Hacker News new | ask | show | jobs
by posting_mess 906 days ago
Love how the demo falls pray to what I dont have a term for, "the SQLers assumption"?

It asks ChatGPT to write SQL to get sales data, ChatGPT (or most SQLers) trust that every year-month combo has atleast one entry - which means the graphs its presenting could be wrong. Because if there was no entries for a year-month it it will skip that year-month and make it look like you never had a 0 month.

I've made this mistake before in prod, and without some janky lookup table of every date in existence... you need more code :( Fairly few people actually notice the potentially missing month, but still its a bug n a bad one.

Looks cool regardless though, good luck!

5 comments

Thanks!

You probably refer to one of the demos on our landing page?

I like how you describe the problem. You're absolutely right that SQL seems easy but it's these edge cases that make it hard to get right. Joining metrics with a date spine is definitely a good practice to avoid missing date periods.

I think we could/should teach Dot to do that in the future. It should at least be a feature you can turn on as the data team.

> You probably refer to one of the demos on our landing page?

Indeed, not sure how I ended up there but did on mobile, commented here.

> You're absolutely right that SQL seems easy but it's these edge cases that make it hard to get right

SQL/data analysis is endlessly pesky! I assume it would be easier to spot on tighter increments like "minutely" or "hourly"

> It should at least be a feature you can turn on as the data team.

Some might want the missing points, others wont - sounds like a good option (but id default to "enabled", each to their own though)

I call this "spineless" because you're missing the "vertebrae" of a year-month count.

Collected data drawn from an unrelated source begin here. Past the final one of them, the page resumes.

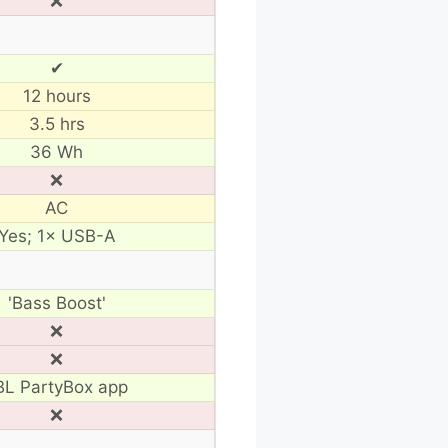
❌
✔
12 hours
3.5 hrs
36 Wh
❌
AC
Yes; 1× USB-A
'Bass Boost'
❌
❌
BL PartyBox app
❌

I find that many places need a spine.

My personal hope is that time_bucket_gapfill(), interpolate(), and others will prove so popular in Timescale that DBMSes adopt them and they become part of the SQL standard. When I have to use a "naked" system without them to do analysis and reporting (read: making dashboards), I wind up creating similar UDFs.
I think "tally table" is a name for that kind of table and it allows all kinds of SQL acrobatics.
>> janky lookup table of every date in existence

Having a date dimension provides an elegant solution in many cases.

If I was analysing TB's of data via SQL, yeah i'd probably agree its better not incur the transfer overhead to perform this check - if it was small org, id say its not great.

Also once you start saying "i want secondly/minutely breakdowns", the dimension (neat term) gets pretty...large (probably less than the TB of data though)

It can. A function that generates date objects between two date objects is also pretty performant for specific uses.
Joining against a generated series is also trivial.